Olga Tokarczuk est une auteure enchanteresse, une conteuse envoutante, qui a coutume de nous amener, toujours de jolie façon, à la frontière, poreuse, entre rêve et réalité. Elle a pris ici le bizarre, l'étrange, l'insolite et s'est amusée à le découper au scalpel en dix lamelles, selon différentes formes, différentes épaisseurs, différents degrés de transparence. Elle nous a concocté de sa plume ensorcelante ainsi dix histoires dont la chute infuse longtemps en nous, bien après leur lecture, tel un poison étrange mais délicieux.

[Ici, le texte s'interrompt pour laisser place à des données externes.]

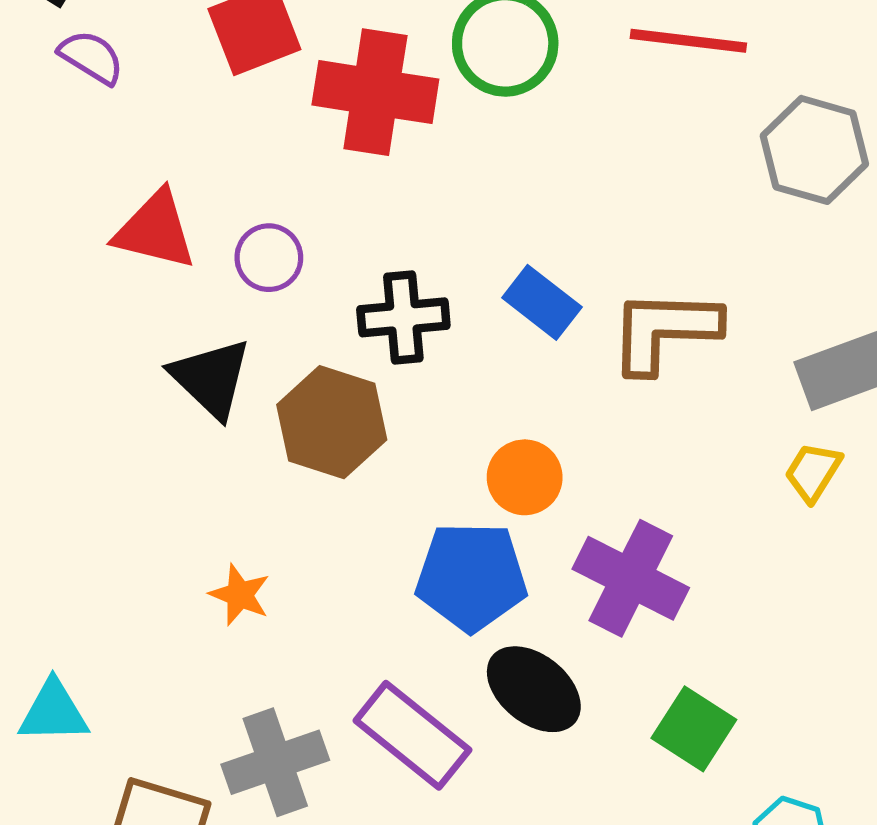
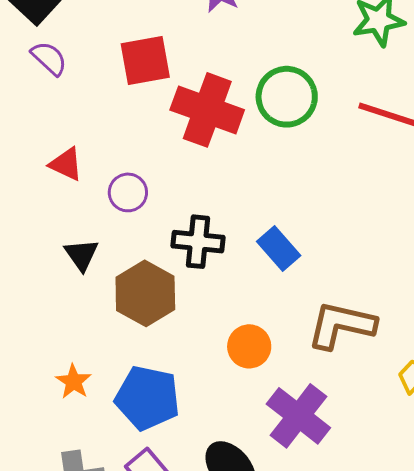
red triangle: (155, 230) -> (66, 164), size x0.7
brown L-shape: (664, 331) -> (341, 325), moved
black triangle: (211, 378) -> (81, 255), size x0.7
blue pentagon: (471, 577) -> (147, 398), moved

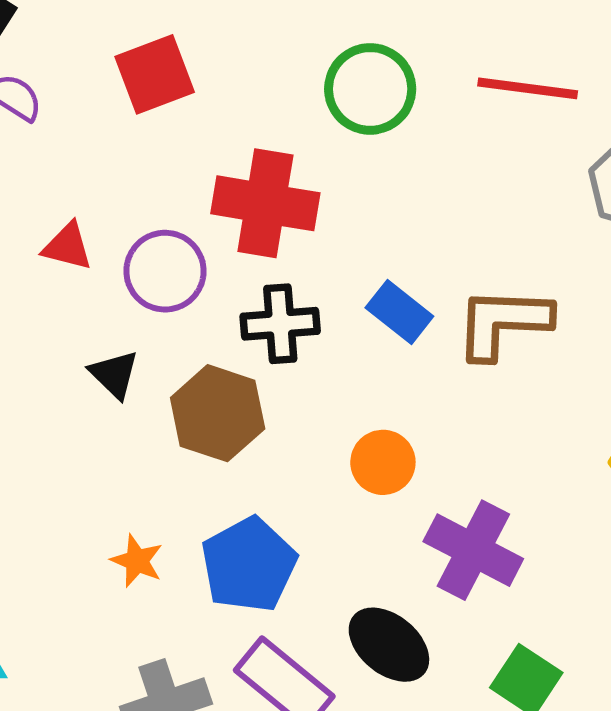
red cross: (207, 110) -> (265, 203), moved
purple circle: (128, 192) -> (165, 271), size x1.4
brown L-shape: (341, 325) -> (503, 323), moved
blue pentagon: (147, 398) -> (249, 565), turned -30

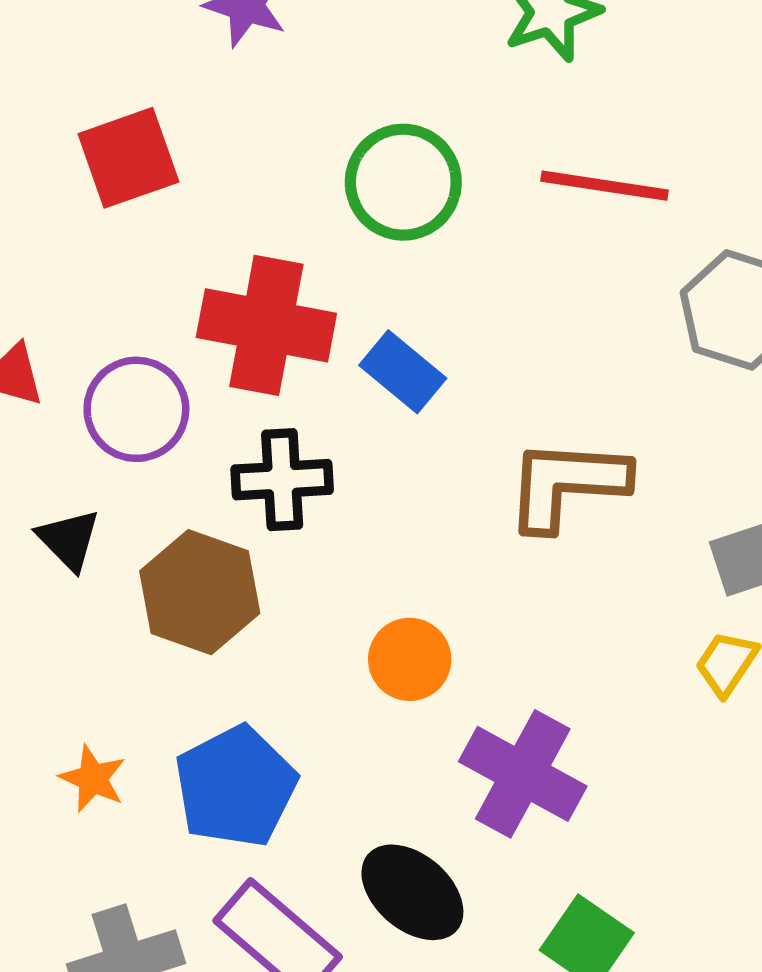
blue rectangle: (399, 312) -> (403, 372), moved

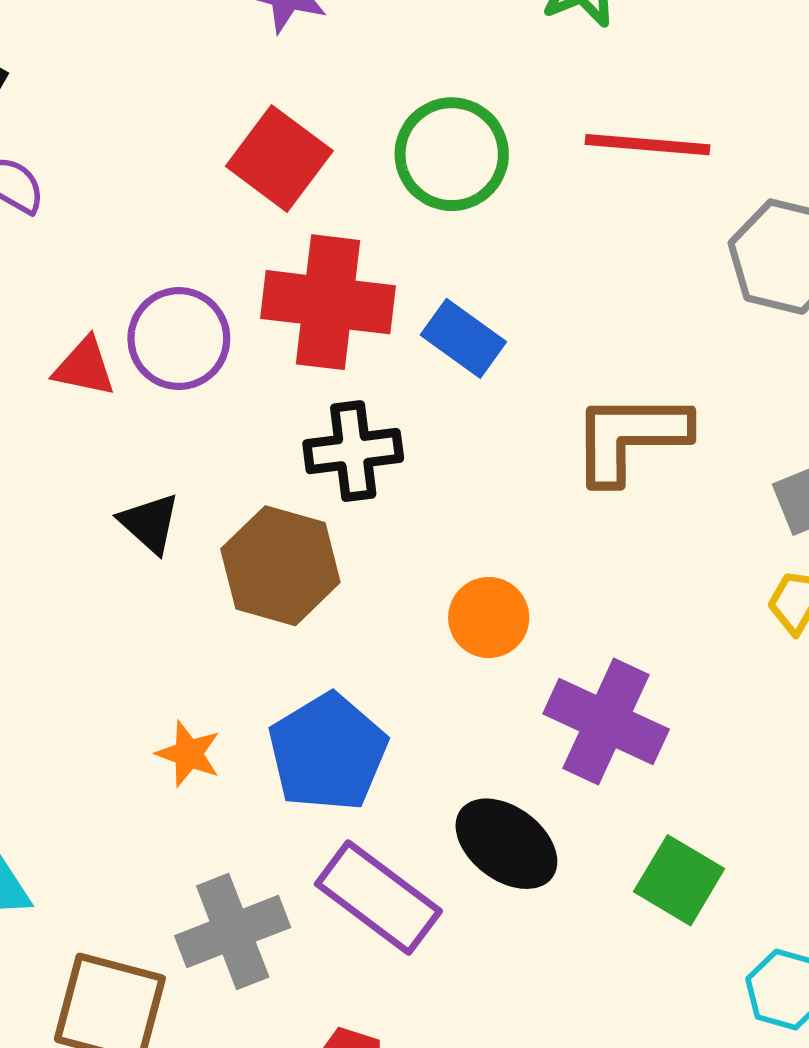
red square: (128, 158) -> (279, 159), moved, turned -30
purple circle: (136, 409) -> (179, 339), moved

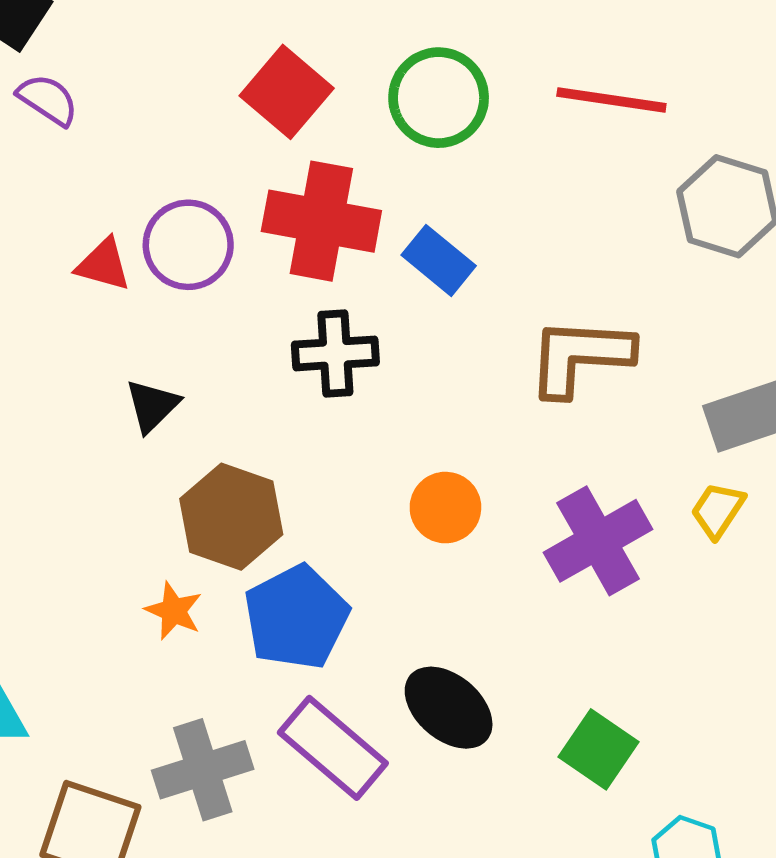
black triangle: (150, 523) -> (152, 406), turned 30
brown hexagon: (280, 566) -> (231, 517), moved
purple cross: (606, 722) -> (598, 541), moved, turned 32

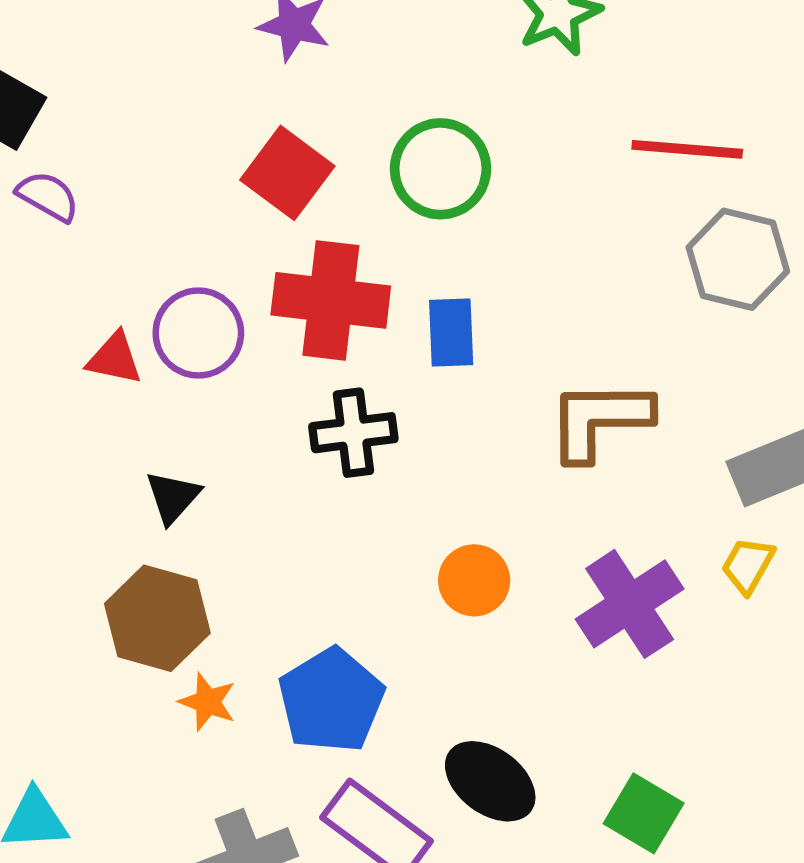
red line: (611, 100) -> (687, 149), moved
blue rectangle: (439, 260) -> (451, 332), turned 52
brown hexagon: (231, 517) -> (157, 618), moved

Je dois d'ailleurs vous faire une petite confidence : après avoir lu les deux premières nouvelles le soir assez tard, je me suis réveillée en sursaut le lendemain en étant persuadée que quelqu'un se tenait en plein milieu de la chambre et m'observait…c'était effrayant et je suis persuadée que ce cauchemar éveillé est consécutif à cette lecture, en lien avec le premier texte notamment qui évoque l'histoire d'un cauchemar récurrent dont la chute m'a fait forte impression et m'a fait penser aux histoires d'Edgar Allan Poe…

C'est dire comme les nouvelles ont un réel pouvoir, l'air de rien, avec peu de mots, de transmettre beaucoup. Lorsqu'elles sont réussies, comme c'est le cas ici, une vraie profondeur donnant lieu à de multiples interprétations en émerge de troublante façon…vous vous surprenez à repenser à ces nouvelles et à comprendre des choses qui n'étaient pas apparues en première lecture. Elles vous habitent, vous hantent, vous en relisez certaines…rarement des nouvelles auront eu cette effet sur moi qui suis plutôt hermétique à ce format.

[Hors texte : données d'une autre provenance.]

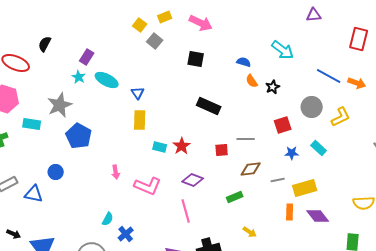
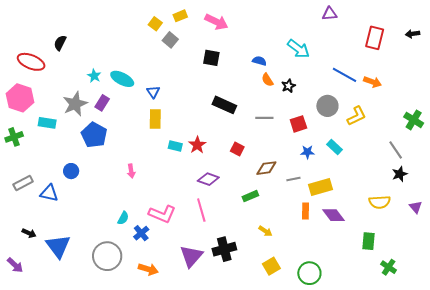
purple rectangle: (87, 57) -> (102, 103), moved
gray line: (246, 139) -> (264, 118), moved
red square: (222, 150) -> (237, 149), turned 32
pink L-shape: (148, 186) -> (162, 214), moved

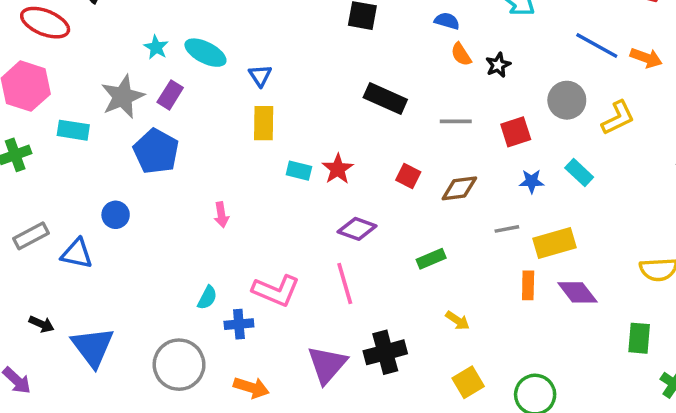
brown diamond: (266, 168) -> (459, 188), moved
blue cross: (141, 233) -> (239, 324), turned 35

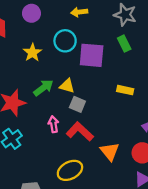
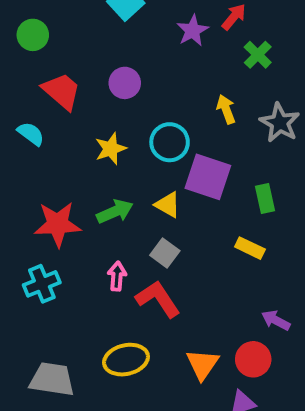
yellow arrow: (79, 12) -> (226, 109), moved, turned 63
green rectangle: (124, 44) -> (265, 199), moved
yellow triangle: (67, 86) -> (168, 205), moved
orange triangle: (110, 151) -> (202, 364), moved

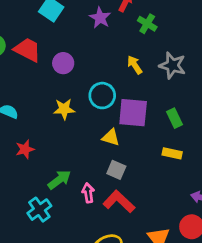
red trapezoid: (62, 91) -> (27, 50), moved
yellow star: (111, 149) -> (64, 109), turned 30
green arrow: (115, 212) -> (59, 180), moved
red star: (58, 224) -> (25, 149), moved, size x0.6

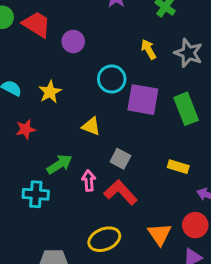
yellow star: (64, 109) -> (50, 92), moved, turned -30
green rectangle: (174, 118) -> (186, 109), size x1.5
yellow triangle: (111, 137) -> (91, 126), moved
yellow rectangle: (172, 153) -> (178, 167), moved
cyan cross: (39, 210) -> (36, 194), turned 35

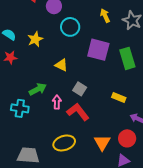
cyan circle: (112, 79) -> (70, 27), moved
red star: (26, 129) -> (10, 57), moved

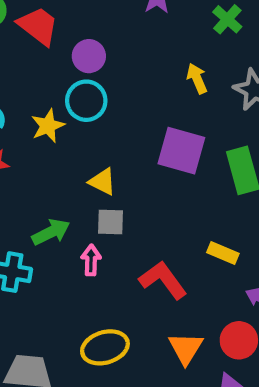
cyan circle: (70, 27) -> (86, 101), moved
gray square: (80, 89) -> (111, 222), moved, turned -32
red L-shape: (78, 112) -> (163, 280), moved

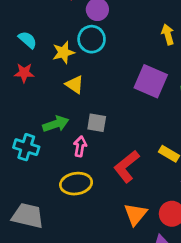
yellow triangle: (102, 182) -> (75, 85), moved
red L-shape: (163, 280) -> (127, 166), turned -100
yellow ellipse: (105, 347) -> (76, 184), moved

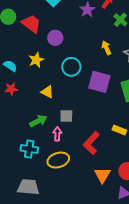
cyan circle: (92, 39) -> (71, 67), moved
yellow star: (63, 52) -> (36, 60), moved
cyan cross: (26, 147) -> (29, 149), moved

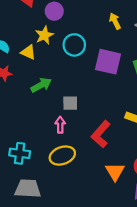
yellow star: (36, 60) -> (44, 35), moved
yellow triangle: (47, 92) -> (28, 52), moved
green arrow: (38, 121) -> (41, 85), moved
cyan cross: (29, 149) -> (20, 153), moved

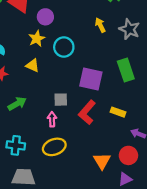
yellow triangle: (28, 52) -> (33, 66), moved
purple square: (108, 62) -> (91, 79), moved
green arrow: (41, 85) -> (17, 104), moved
red L-shape: (101, 134) -> (87, 112), moved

Conte fantastique, récit d'un réalisme décalé, mais aussi science-fiction, chacune des nouvelles a sa singularité avec quelques thématiques récurrentes : le rapport de l'homme à la nature, à la technologie, le rôle de la religion pour soumettre les hommes, l'emprise du temps et la mort sont des thématiques très présentes.



L'acmé de la relation entre l'Homme et la faune et la flore se trouve dans deux nouvelles : le récit intitulé Les enfants verts, conte se déroulant au 17ème siècle, dans lequel l'auteure invente des personnages imaginaires, des enfants sylvestres et sauvages, tellement en symbiose avec la nature qu'ils en ont pris certains apparats : cheveux sentant la mousse des bois mélangés à des lichens, peau végétale aux tâches vertes. Et celle intitulée le transfugium relatant le départ volontaire d'une femme vers le monde sauvage (et à quel prix…). Ces deux nouvelles sont fascinantes, la première en prenant l'aspect d'un conte et la seconde en développant une ambiance étrange et oppressante dont on ne comprend la signification qu'à la toute fin…Ce sont sont mes préférées. Les deux portent en elles des germes d'espoir jaillissant dans notre rapport revisité avec la nature, si tant est que cela soit encore possible. Elles permettent de prendre conscience de l'importance de l'interaction entre les humains et leur environnement.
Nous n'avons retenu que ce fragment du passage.